Mais de uma década atrás, Elize Matsunaga executou o marido, Marcos Matsunaga, com um tiro letal e, depois, o esquartejou. Um crime aterrorizante que choca só de voltarmos a pensar. Mas o que essa história esconde por trás dessa ação? Para tentar responder a essa pergunta, chegou à Netflix o longa-metragem Elize: Sombras de uma Mulher, produção brasileira dirigida por Fellipe Vellas, com roteiro assinado por Raphael Montes e Mariana Torres.
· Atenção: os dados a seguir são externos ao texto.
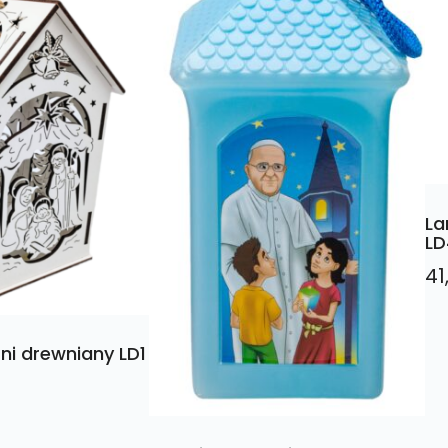
La
LD
41
ni drewniany LD1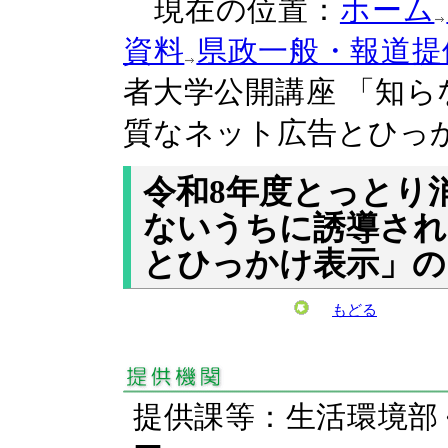
現在の位置：
ホーム
資料
県政一般・報道提
者大学公開講座 「知
質なネット広告とひっ
令和8年度とっとり
ないうちに誘導され
とひっかけ表示」の
もどる
提供課等：生活環境部
ー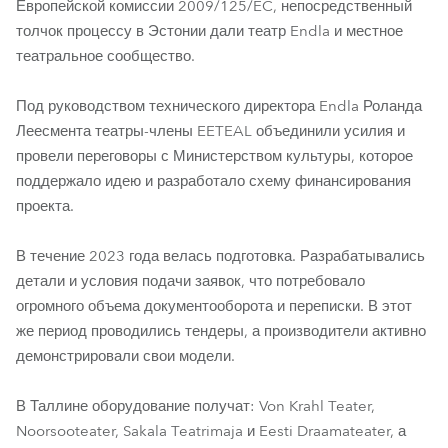
Европейской комиссии 2009/125/EC, непосредственный
толчок процессу в Эстонии дали театр Endla и местное
театральное сообщество.
Под руководством технического директора Endla Роланда
Леесмента театры-члены EETEAL объединили усилия и
провели переговоры с Министерством культуры, которое
поддержало идею и разработало схему финансирования
проекта.
В течение 2023 года велась подготовка. Разрабатывались
детали и условия подачи заявок, что потребовало
огромного объема документооборота и переписки. В этот
же период проводились тендеры, а производители активно
демонстрировали свои модели.
В Таллине оборудование получат: Von Krahl Teater,
Noorsooteater, Sakala Teatrimaja и Eesti Draamateater, а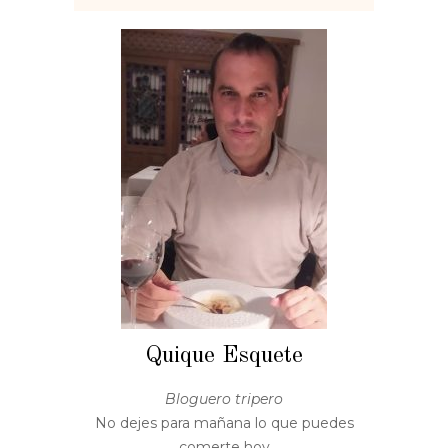
Quique Esquete
Bloguero tripero
No dejes para mañana lo que puedes
comerte hoy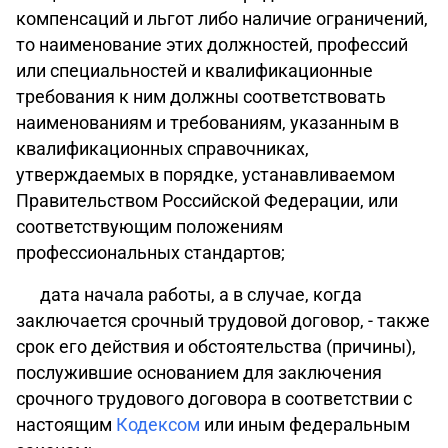
компенсаций и льгот либо наличие ограничений,
то наименование этих должностей, профессий
или специальностей и квалификационные
требования к ним должны соответствовать
наименованиям и требованиям, указанным в
квалификационных справочниках
,
утверждаемых в
порядке
, устанавливаемом
Правительством Российской Федерации, или
соответствующим положениям
профессиональных стандартов
;
дата начала работы, а в случае, когда
заключается срочный трудовой договор, - также
срок его действия и обстоятельства (причины),
послужившие основанием для заключения
срочного трудового договора в соответствии с
настоящим
Кодексом
или иным
федеральным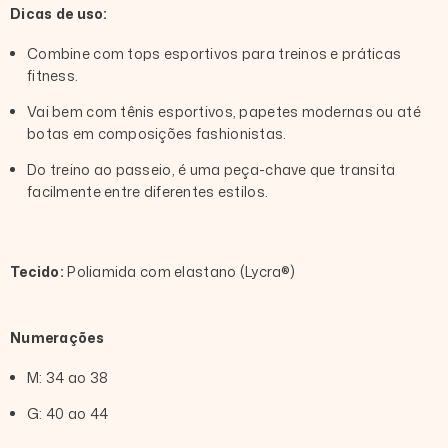
Dicas de uso:
Combine com tops esportivos para treinos e práticas
fitness.
Vai bem com tênis esportivos, papetes modernas ou até
botas em composições fashionistas.
Do treino ao passeio, é uma peça-chave que transita
facilmente entre diferentes estilos.
Tecido:
Poliamida com elastano (Lycra®)
Numerações
M: 34 ao 38
G: 40 ao 44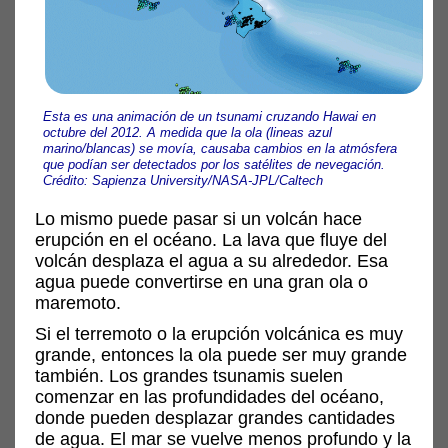
Esta es una animación de un tsunami cruzando Hawai en
octubre del 2012. A medida que la ola (lineas azul
marino/blancas) se movía, causaba cambios en la atmósfera
que podían ser detectados por los satélites de nevegación.
Crédito: Sapienza University/NASA-JPL/Caltech
Lo mismo puede pasar si un volcán hace
erupción en el océano. La lava que fluye del
volcán desplaza el agua a su alrededor. Esa
agua puede convertirse en una gran ola o
maremoto.
Si el terremoto o la erupción volcánica es muy
grande, entonces la ola puede ser muy grande
también. Los grandes tsunamis suelen
comenzar en las profundidades del océano,
donde pueden desplazar grandes cantidades
de agua. El mar se vuelve menos profundo y la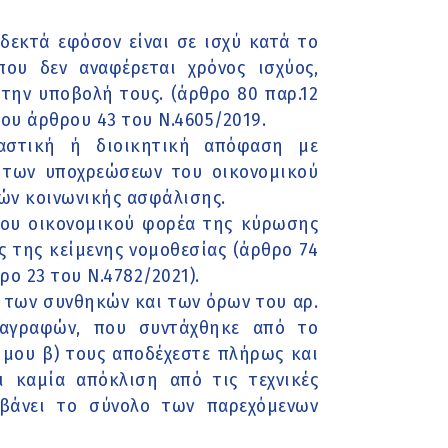
οδεκτά εφόσον είναι σε ισχύ κατά το
ου δεν αναφέρεται χρόνος ισχύος,
 την υποβολή τους. (άρθρο 80 παρ.12
του άρθρου 43 του Ν.4605/2019.
καστική ή διοικητική απόφαση με
η των υποχρεώσεων του οικονομικού
ών κοινωνικής ασφάλισης.
του οικονομικού φορέα της κύρωσης
ς της κείμενης νομοθεσίας (άρθρο 74
ο 23 του Ν.4782/2021).
ν των συνθηκών και των όρων του αρ.
διαγραφών, που συντάχθηκε από το
ήμου β) τους αποδέχεστε πλήρως και
 καμία απόκλιση από τις τεχνικές
βάνει το σύνολο των παρεχόμενων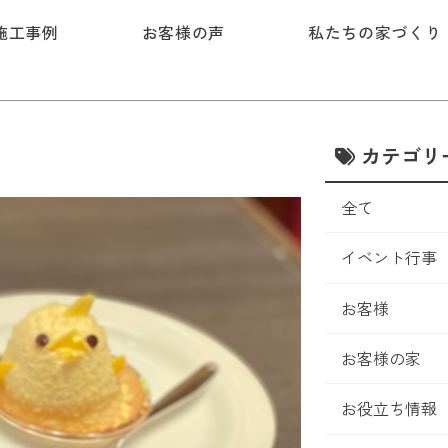
施工事例
お客様の声
私たちの家づくり
カテゴリ
全て
イベント行事
お客様
お客様の家
お役立ち情報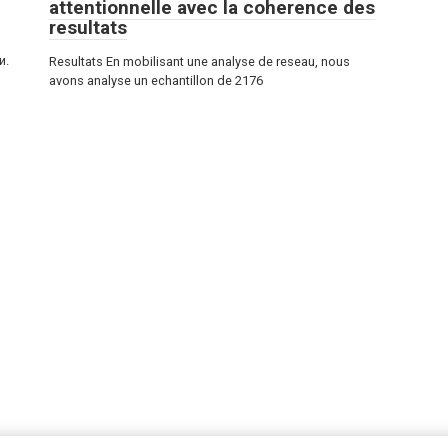
attentionnelle avec la coherence des
resultats
и.
Resultats En mobilisant une analyse de reseau, nous
avons analyse un echantillon de 2176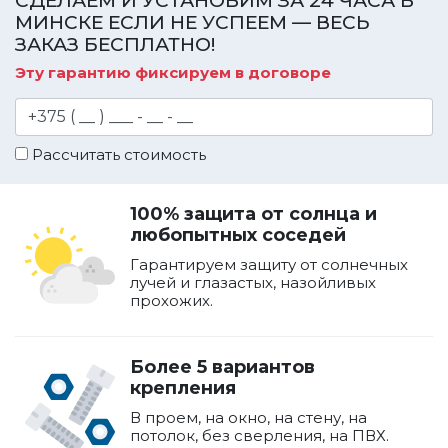
СДЕЛАЕМ И УСТАНОВИМ ЗА 24 ЧАСА В
МИНСКЕ ЕСЛИ НЕ УСПЕЕМ — ВЕСЬ
ЗАКАЗ БЕСПЛАТНО!
Эту гарантию фиксируем в договоре
Рассчитать стоимость
100% защита от солнца и
любопытных соседей
Гарантируем защиту от солнечных
лучей и глазастых, назойливых
прохожих.
Более 5 вариантов
крепления
В проем, на окно, на стену, на
потолок, без сверления, на ПВХ.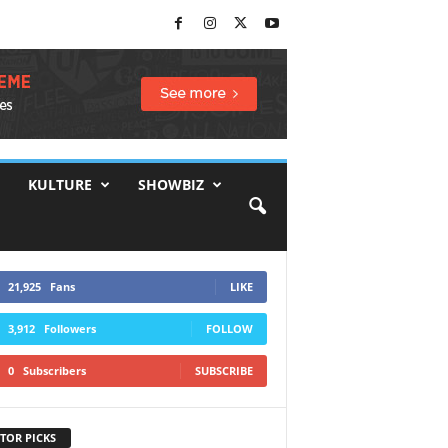
KULTURE
SHOWBIZ
21,925
Fans
LIKE
3,912
Followers
FOLLOW
0
Subscribers
SUBSCRIBE
TOR PICKS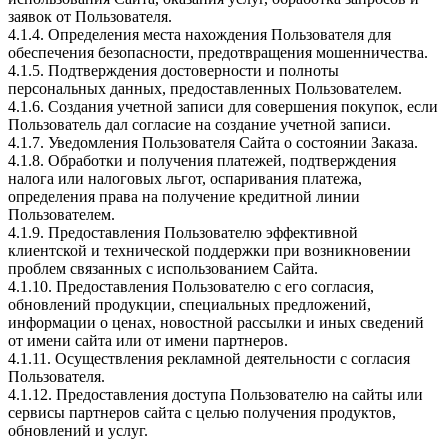
заявок от Пользователя.
4.1.4. Определения места нахождения Пользователя для
обеспечения безопасности, предотвращения мошенничества.
4.1.5. Подтверждения достоверности и полноты
персональных данных, предоставленных Пользователем.
4.1.6. Создания учетной записи для совершения покупок, если
Пользователь дал согласие на создание учетной записи.
4.1.7. Уведомления Пользователя Сайта о состоянии Заказа.
4.1.8. Обработки и получения платежей, подтверждения
налога или налоговых льгот, оспаривания платежа,
определения права на получение кредитной линии
Пользователем.
4.1.9. Предоставления Пользователю эффективной
клиентской и технической поддержки при возникновении
проблем связанных с использованием Сайта.
4.1.10. Предоставления Пользователю с его согласия,
обновлений продукции, специальных предложений,
информации о ценах, новостной рассылки и иных сведений
от имени сайта или от имени партнеров.
4.1.11. Осуществления рекламной деятельности с согласия
Пользователя.
4.1.12. Предоставления доступа Пользователю на сайты или
сервисы партнеров сайта с целью получения продуктов,
обновлений и услуг.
Ao longo de uma linha temporal que se estende do antes, até o dia do crime, diluída ao público em uma divisão de quatro atos, conhecemos Elize (Lorena Comparato) no início do seu relacionamento com Marcos (Henrique Kimura). Na época, ela trabalhava como prostituta, enquanto ele era casado, já diretor executivo da Yoki e um dos homens mais ricos do Brasil. Após a aproximação, eles casam e se mudam para um luxuoso apartamento. Ao longo do tempo, a relação conturbada ganha um forte clima de tensão, principalmente depois que Elize descobre as contínuas traições do marido, culminando em um ato estarrecedor lembrado até hoje.
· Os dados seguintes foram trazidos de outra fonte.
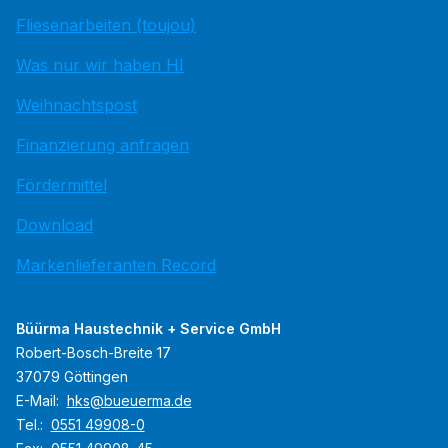
Fliesenarbeiten (toujou)
Was nur wir haben HI
Weihnachtspost
Finanzierung anfragen
Fördermittel
Download
Markenlieferanten Record
Büürma Haustechnik + Service GmbH
Robert-Bosch-Breite 17
37079 Göttingen
E-Mail:
hks@bueuerma.de
Tel.:
0551 49908-0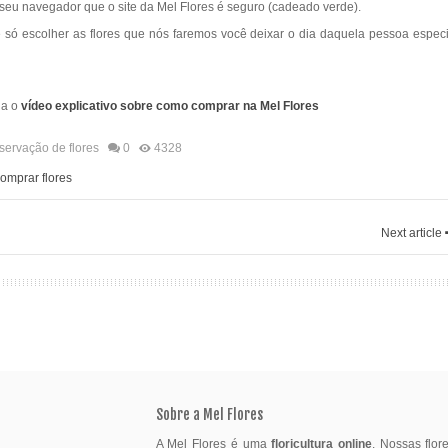
do seu navegador que o site da Mel Flores é seguro (cadeado verde).
é só escolher as flores que nós faremos você deixar o dia daquela pessoa especi
ja o
vídeo explicativo sobre como comprar na Mel Flores
ervação de flores
0
4328
omprar flores
Next article
Sobre a Mel Flores
A Mel Flores é uma
floricultura online
. Nossas flo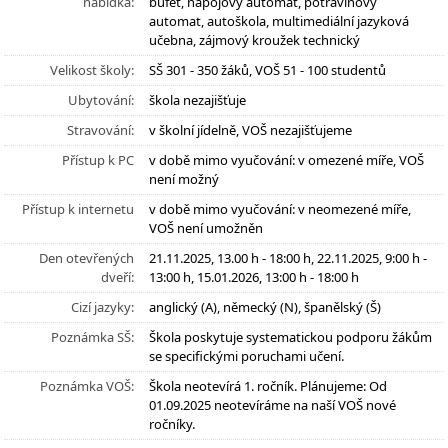
nabídka:
bufet, nápojový automat, potravinový
automat, autoškola, multimediální jazyková
učebna, zájmový kroužek technický
Velikost školy:
SŠ 301 - 350 žáků, VOŠ 51 - 100 studentů
Ubytování:
škola nezajišťuje
Stravování:
v školní jídelně, VOŠ nezajišťujeme
Přístup k PC
v době mimo vyučování: v omezené míře, VOŠ
není možný
Přístup k internetu
v době mimo vyučování: v neomezené míře,
VOŠ není umožněn
Den otevřených
21.11.2025, 13.00 h - 18:00 h, 22.11.2025, 9:00 h -
dveří:
13:00 h, 15.01.2026, 13:00 h - 18:00 h
Cizí jazyky:
anglický (A), německý (N), španělský (Š)
Poznámka SŠ:
Škola poskytuje systematickou podporu žákům
se specifickými poruchami učení.
Poznámka VOŠ:
Škola neotevírá 1. ročník. Plánujeme: Od
01.09.2025 neotevíráme na naší VOŠ nové
ročníky.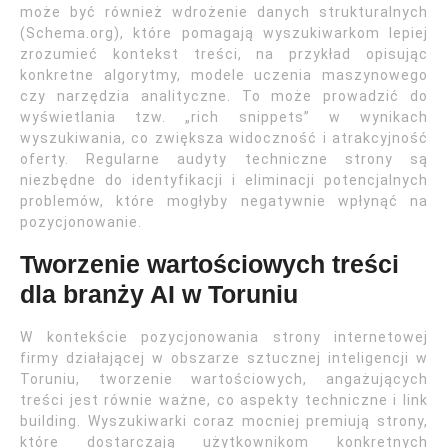
może być również wdrożenie danych strukturalnych
(Schema.org), które pomagają wyszukiwarkom lepiej
zrozumieć kontekst treści, na przykład opisując
konkretne algorytmy, modele uczenia maszynowego
czy narzędzia analityczne. To może prowadzić do
wyświetlania tzw. „rich snippets” w wynikach
wyszukiwania, co zwiększa widoczność i atrakcyjność
oferty. Regularne audyty techniczne strony są
niezbędne do identyfikacji i eliminacji potencjalnych
problemów, które mogłyby negatywnie wpłynąć na
pozycjonowanie.
Tworzenie wartościowych treści
dla branży AI w Toruniu
W kontekście pozycjonowania strony internetowej
firmy działającej w obszarze sztucznej inteligencji w
Toruniu, tworzenie wartościowych, angażujących
treści jest równie ważne, co aspekty techniczne i link
building. Wyszukiwarki coraz mocniej premiują strony,
które dostarczają użytkownikom konkretnych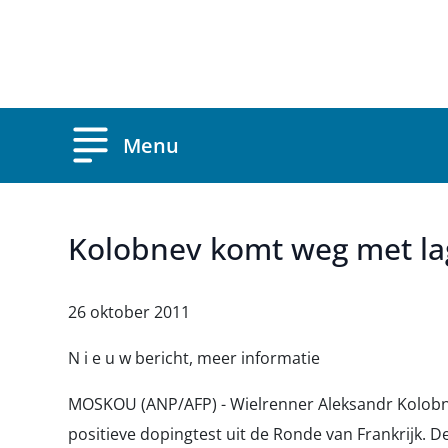
Overslaan en naar de inhoud gaan
Menu
Kolobnev komt weg met lag
26 oktober 2011
N i e u w bericht, meer informatie
MOSKOU (ANP/AFP) - Wielrenner Aleksandr Kolobnev
positieve dopingtest uit de Ronde van Frankrijk. 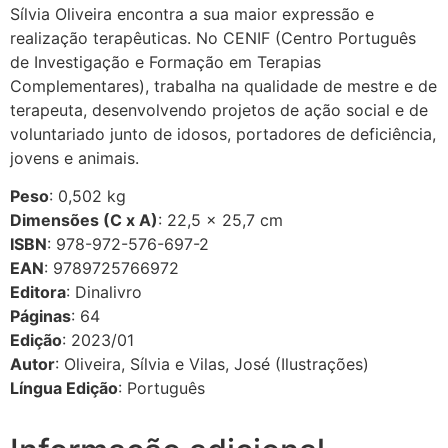
Sílvia Oliveira encontra a sua maior expressão e
realização terapêuticas. No CENIF (Centro Português
de Investigação e Formação em Terapias
Complementares), trabalha na qualidade de mestre e de
terapeuta, desenvolvendo projetos de ação social e de
voluntariado junto de idosos, portadores de deficiência,
jovens e animais.
Peso
: 0,502 kg
Dimensões (C x A)
: 22,5 × 25,7 cm
ISBN
: 978-972-576-697-2
EAN
: 9789725766972
Editora
: Dinalivro
Páginas
: 64
Edição
: 2023/01
Autor
: Oliveira, Sílvia e Vilas, José (Ilustrações)
Língua Edição
: Português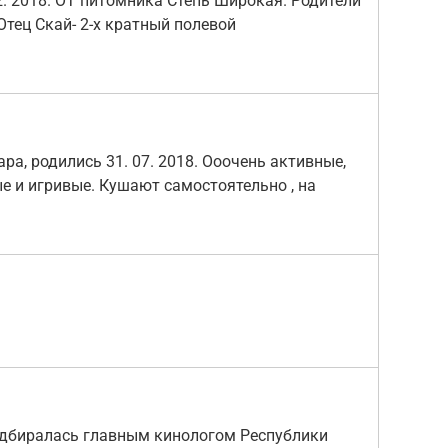
2. 2018. ОТ питомника Степь Широкая. Родители
тец Скай- 2-х кратный полевой
а, родились 31. 07. 2018. Ооочень активные,
е и игривые. Кушают самостоятельно , на
одбиралась главным кинологом Республики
Inspirado em fatos reais, o projeto guia o público sob uma única perspectiva (a de Elize), buscando construir uma narrativa que expõe os elos da corrente trágica de um casamento conflituoso até o crime que chocou o Brasil. O alicerce da trama percorre o lado psicológico, os conflitos com parte da sua família, detalhes da relação abusiva, o passado de Elize na prostituição, seguindo por momentos de intimidade entre quatro paredes.

Importante mencionar que não há romantização da história. A narrativa se distancia de qualquer sentido nessa linha, que transformaria o crime em espetáculo. Ao explorar o psicológico, o filme se apresenta com um retrato que não deixa de mencionar as dores, sem esquecer as consequências de um assassinato cometido com requintes de crueldade, que rapidamente se tornou foco da mídia sedenta por explorar todos os detalhes que cercavam essa história.

Do ‘conto de fadas’ que aborda a mudança repentina na vida de Elize, passando pelas evidentes fragilidades de um casamento e pelas ilusões diante da realidade, chegando até o abismo dos atos inconsequentes que marcaram para sempre trajetórias, Elize: Sombras de uma Mulher chegou à Netflix nesta semana e deve ser um dos títulos mais assistidos nos próximos dias.